Essential Indicators
Answer Question
Yes The utility has a system to accurately calculate, track, and report payroll tax liabilities.
No The utility is current on filing tax reports.
Yes The utility is current on making tax deposits.
N/A If there are any past due tax liabilities or recorded tax liens, a lien release has been issued or a repayment agreement has been signed and repayments are current.
Tax Problems Comments
The city's bookkeeper uses QuickBooks to calculate, track, and report its payroll tax liabilities. The Internal Revenue Service's taxpayer Advocacy Office has noted that they are missing 941's for the 4th quarter 2011 and 1st quarter 2012. The city successfully resolved this issue during RUBA and Turnagain Press visits in July.
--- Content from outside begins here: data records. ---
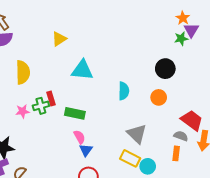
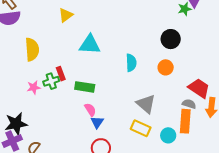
orange rectangle: (176, 153) -> (185, 121), size x1.6
cyan circle: (148, 166) -> (168, 135), moved

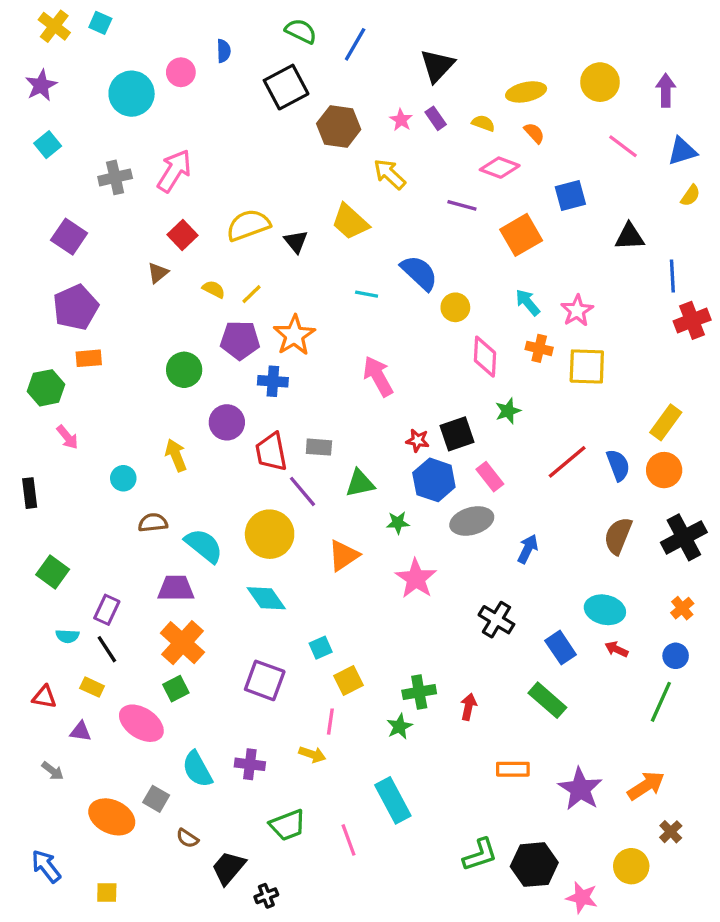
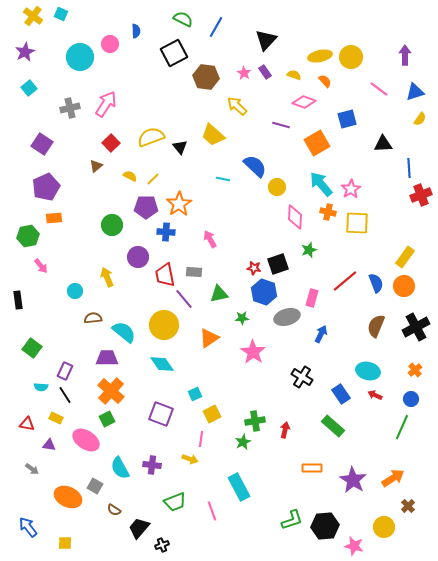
yellow circle: (600, 82) -> (351, 57), moved
cyan arrow: (528, 302) -> (321, 184), size x1.5
pink arrow: (378, 376) -> (210, 239), moved, size x0.7
pink rectangle: (490, 477) -> (312, 298), moved, turned 54

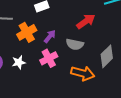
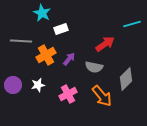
pink cross: (49, 58) -> (68, 94), moved
orange arrow: (83, 73) -> (102, 96), turned 35

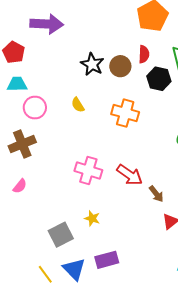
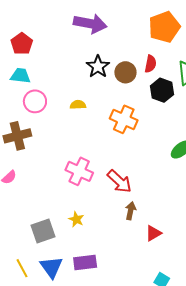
purple arrow: (47, 24) -> (90, 23), moved
yellow semicircle: (78, 105) -> (78, 105), turned 112
brown arrow: (156, 194) -> (131, 211), moved, turned -138

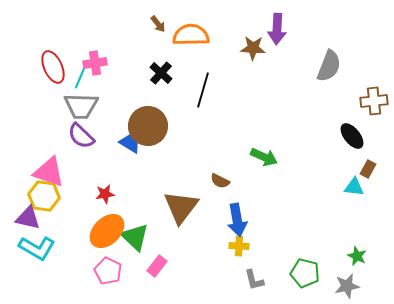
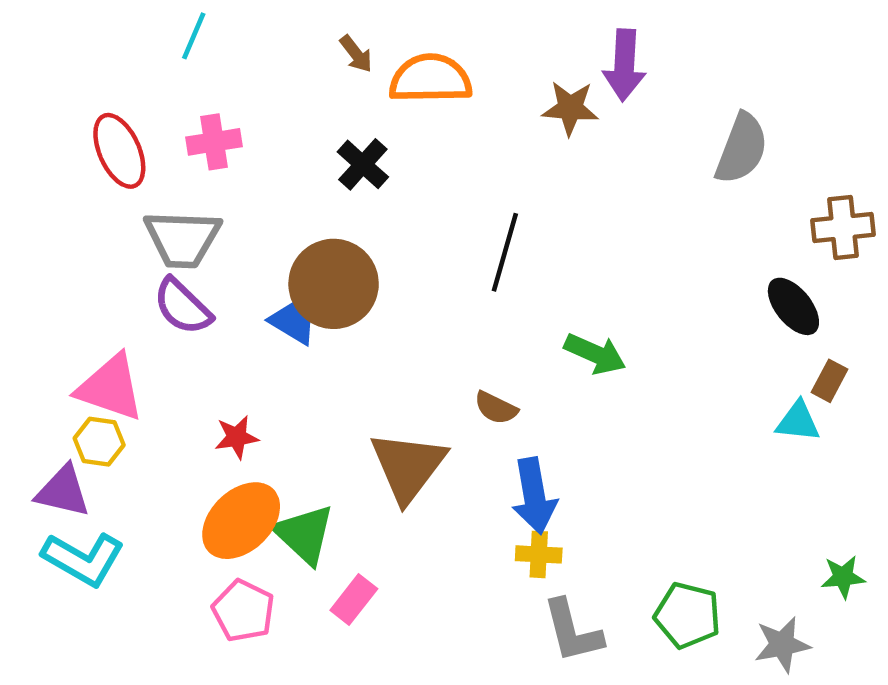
cyan line: (80, 78) -> (194, 36), moved
black line: (203, 90) -> (505, 252), moved
yellow hexagon: (44, 196) -> (99, 442), size x0.7
green star: (357, 256) -> (843, 577), moved, turned -30
gray L-shape: (254, 280) -> (573, 631), size x1.4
However, the reports have not yet posted, and this will take up to three more weeks. The Alaska Department of Labor and Workforce Development could not grant tax clearance to the City of Angoon as of September 10, 2012. This information was shared with the city in the hopes of rectifying the problem shortly.

Personnel System

Essential Indicators
Answer Question
Yes The utility has a posted workers compensation insurance policy in effect.
Sustainable Indicators
Answer Question
Yes The utility has adopted and uses a Personnel Policy, which has been reviewed by an attorney, AML or Commerce for topics and language.
No The utility has adequate written job descriptions for all positions.
No The utility has adopted and follows a written personnel evaluation process that ties the job description to the evaluation.
No The utility has an adequate written hiring process.
Yes The utility has personnel folders on every employee that contain at least: I-9, Job Application and Letter of Acceptance.
No The utility has a probationary period for new hires that includes orientation, job training/oversight, and evaluations.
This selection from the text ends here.